Report every line of the records below that includes the string "with".

Start of MATERIAL FOR THE TASK

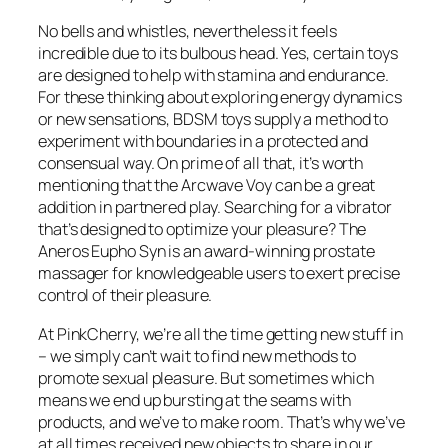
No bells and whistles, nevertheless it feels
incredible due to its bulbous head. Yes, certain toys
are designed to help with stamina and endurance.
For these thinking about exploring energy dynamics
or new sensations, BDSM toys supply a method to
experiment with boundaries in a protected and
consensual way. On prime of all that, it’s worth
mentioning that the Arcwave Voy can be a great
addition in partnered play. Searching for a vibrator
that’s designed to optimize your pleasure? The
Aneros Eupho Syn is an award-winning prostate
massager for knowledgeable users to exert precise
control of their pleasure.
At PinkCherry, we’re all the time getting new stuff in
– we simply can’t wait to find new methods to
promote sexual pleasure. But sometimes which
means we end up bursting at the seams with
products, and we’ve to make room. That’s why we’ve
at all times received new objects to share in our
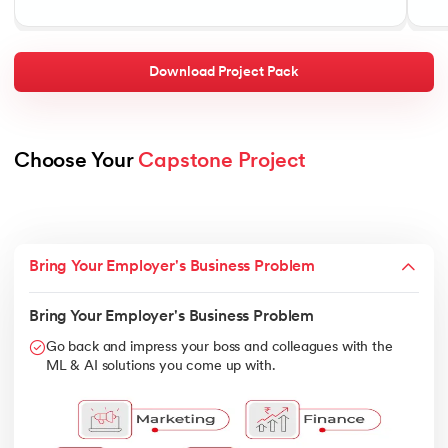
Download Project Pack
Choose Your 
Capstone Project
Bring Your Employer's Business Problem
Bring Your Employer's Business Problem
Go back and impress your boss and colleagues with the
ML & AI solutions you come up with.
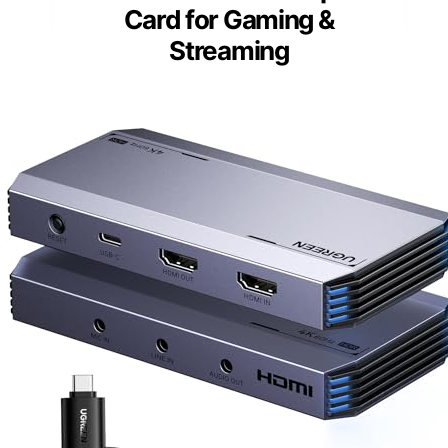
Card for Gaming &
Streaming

End of MATERIAL FOR THE TASK
Start of MATERIAL FOR THE TASK

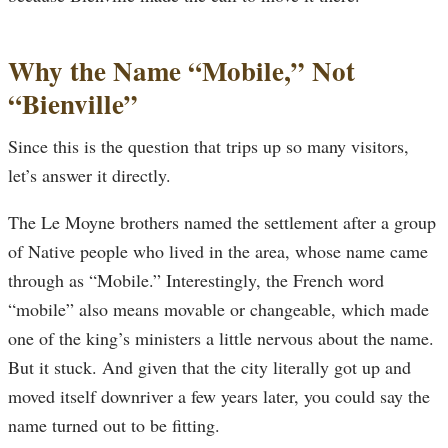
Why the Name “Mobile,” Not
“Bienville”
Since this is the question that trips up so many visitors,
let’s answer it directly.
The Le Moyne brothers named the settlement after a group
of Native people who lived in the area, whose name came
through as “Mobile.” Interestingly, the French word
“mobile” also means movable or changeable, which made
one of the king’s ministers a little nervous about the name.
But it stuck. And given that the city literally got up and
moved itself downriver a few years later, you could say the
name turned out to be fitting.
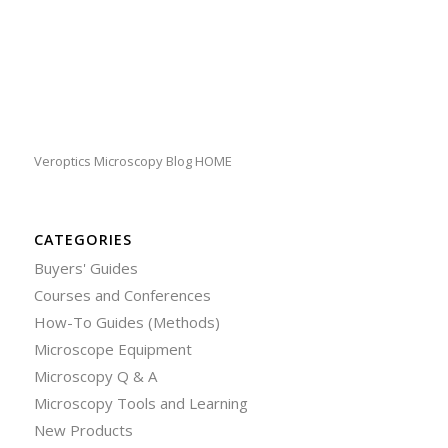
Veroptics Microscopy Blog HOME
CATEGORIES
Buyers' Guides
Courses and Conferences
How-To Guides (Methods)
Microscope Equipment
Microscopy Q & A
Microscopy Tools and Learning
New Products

End of MATERIAL FOR THE TASK
Start of MATERIAL FOR THE TASK

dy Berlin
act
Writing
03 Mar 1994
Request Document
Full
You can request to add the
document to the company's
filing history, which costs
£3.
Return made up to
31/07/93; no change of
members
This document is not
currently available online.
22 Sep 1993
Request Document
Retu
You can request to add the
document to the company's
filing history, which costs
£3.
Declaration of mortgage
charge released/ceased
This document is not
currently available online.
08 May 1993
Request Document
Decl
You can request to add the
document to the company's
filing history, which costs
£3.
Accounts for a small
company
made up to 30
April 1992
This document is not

End of MATERIAL FOR THE TASK

ANSWER FOR THIS EXERCISE
are designed to help with stamina and endurance.
experiment with boundaries in a protected and
means we end up bursting at the seams with
Go back and impress your boss and colleagues with the
ML & AI solutions you come up with.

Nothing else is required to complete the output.